ANKARA (İGFA) – Dünya Türk Birliği Genel merkezi 12 Eylül 1980 darbesinin 44. yıl dönümü münasebetiyle bir ileti yayınladı.
Dünya Türk Birliği Genel Lider Danışmanı Gazeteci Enver Güler İletisinde, 12 Eylül askeri darbesinin Türk demokrasisinde açtığı derin yaraların uzun yıllar devam ettiğini belirtti, Güler, “Gerekçesi ne olursa olsun, millet iradesini ayaklar altına bütün darbeler, demokratik süreci kesintiye uğratan en büyük ihanet teşebbüsleridir. Milletimizin özgür iradesi ve tasarrufuyla seçilen demokratik hükümetleri silah gücüyle devirmek, Türk milletinin tercihlerinin ayaklar altına alınması, değersizleştirilmesi ve itibarsızlaştırılması münasebetiyle en hain teşebbüsler olarak değerlendirilmelidir.” dedi.
“YARGISIZ İNFAZLAR VE AĞIR AZAPLAR YAŞANDI”
Bütün vatandaşların 12 Eylül askeri darbesini bugün nefretle ve öfkeyle hatırladığına dikkat çeken Güler, “Emperyalist güçlerin yurtiçindeki taşeronlarının gaddarca hayata geçirdiği 12 Eylül askeri darbesinde anayasa ve kanunlar çiğnenerek yüzbinlerce vatan evladı ağır azaplardan geçirilmiş ve kimilerinin da hayatına yargısız infazlarla son verilmiştir.

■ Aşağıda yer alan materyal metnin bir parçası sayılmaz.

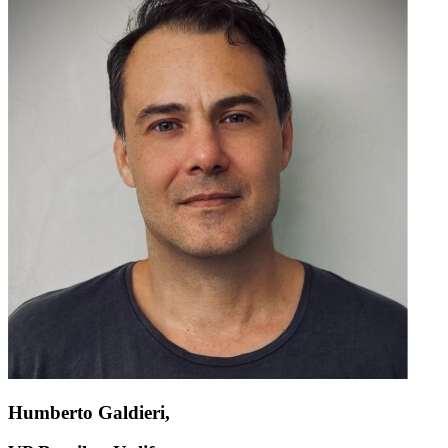
Humberto Galdieri,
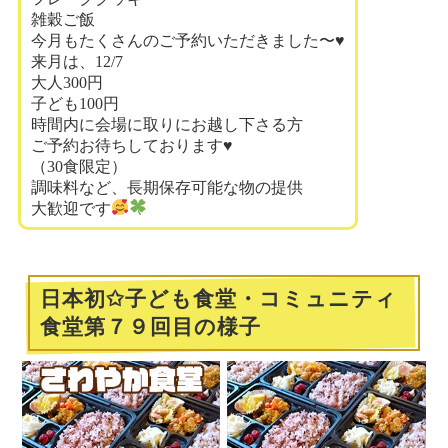
雑穀ご飯
今月もたくさんのご予約いただきました〜♥️
来月は、12/7
大人300円
子ども100円
時間内に会場に取りにお越し下さる方
ご予約お待ちしております♥️
（30食限定）
調味料など、長期保存可能な物の提供
大歓迎です
日本初✩子ども食堂・コミュニティ
食堂第７９回目の様子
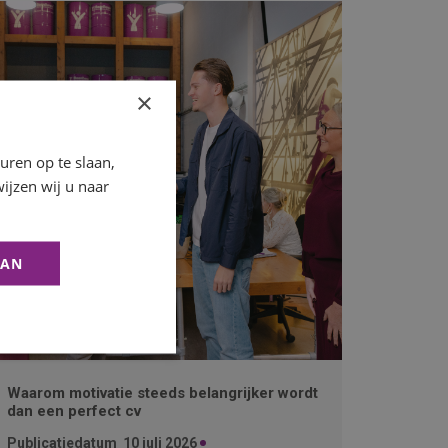
×
ren op te slaan,
ijzen wij u naar
AAN
Waarom motivatie steeds belangrijker wordt
dan een perfect cv
Publicatiedatum
10 juli 2026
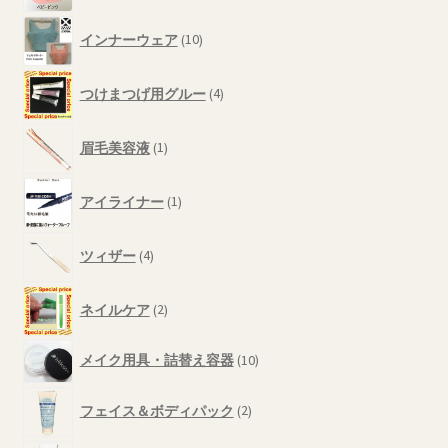
品
の
10
商
インナーウェア
10
個
品
の
4
商
つけまつげ用グルー
4
個
品
の
1
商
眉毛美容液
1
個
品
の
1
商
アイライナー
1
個
品
の
4
商
ツィザー
4
個
品
の
2
商
ネイルケア
2
個
品
の
10
メイク用具・詰替え容器
10
商
個
品
の
2
フェイス＆ボディパック
2
商
個
品
の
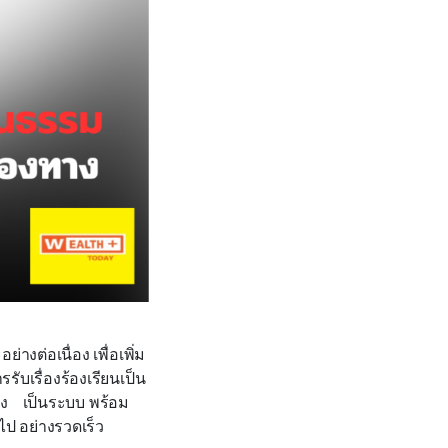
งต่อเนื่อง เพื่อเพิ่ม
บเรื่องร้องเรียนเป็น
ง เป็นระบบ พร้อม
ไป อย่างรวดเร็ว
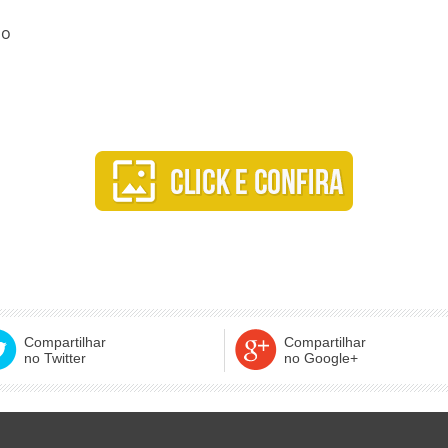
jo
Compartilhar
Compartilhar
no Twitter
no Google+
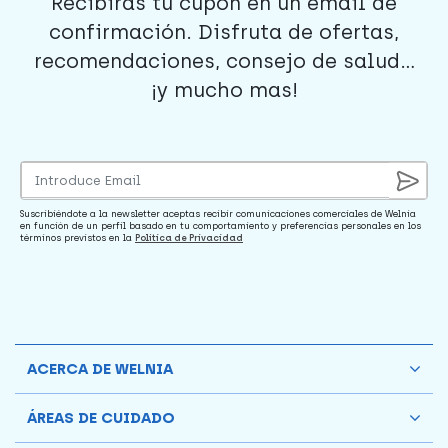
Recibirás tu cupón en un email de
confirmación. Disfruta de ofertas,
recomendaciones, consejo de salud...
¡y mucho mas!
Suscribiéndote a la newsletter aceptas recibir comunicaciones comerciales de Welnia
en función de un perfil basado en tu comportamiento y preferencias personales en los
términos previstos en la
Política de Privacidad
ACERCA DE WELNIA
ÁREAS DE CUIDADO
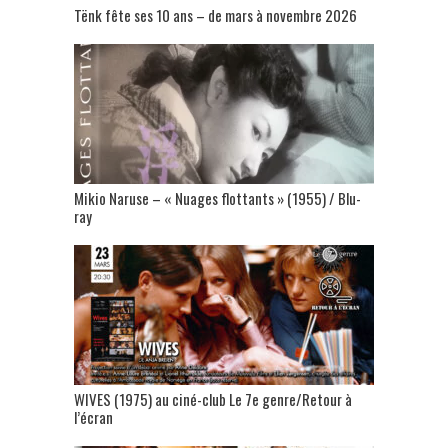
Tënk fête ses 10 ans – de mars à novembre 2026
Mikio Naruse – « Nuages flottants » (1955) / Blu-
ray
WIVES (1975) au ciné-club Le 7e genre/Retour à
l’écran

Maalesef, halkımıza reva görülen ağır azaplar, baskılar ve öteki insan hakları ihlâllerinin açtığı derin izler hâlâ daha canlılığını korumaktadır. Cuntacıların gaddarca uygulamalarına maruz kalan vatandaşlarımızın yanı sıra bütün vatandaşlarımız da bugün, 12 Eylül darbesini nefretle ve öfkeyle hatırlamaktadır. Anayasayı çiğneyerek devlet yönetimini kendi inhisarına askeri cuntanın keyfi ve acımasız uygulamaları Türk demokrasisinde telafisi mümkün olmayan ve uzun yıllar devam eden yaralar açmıştır.” kelamlarına yer verdi.
“EMPERYALİSTLERİN YURT İÇİNDEKİ TAŞERONLARI”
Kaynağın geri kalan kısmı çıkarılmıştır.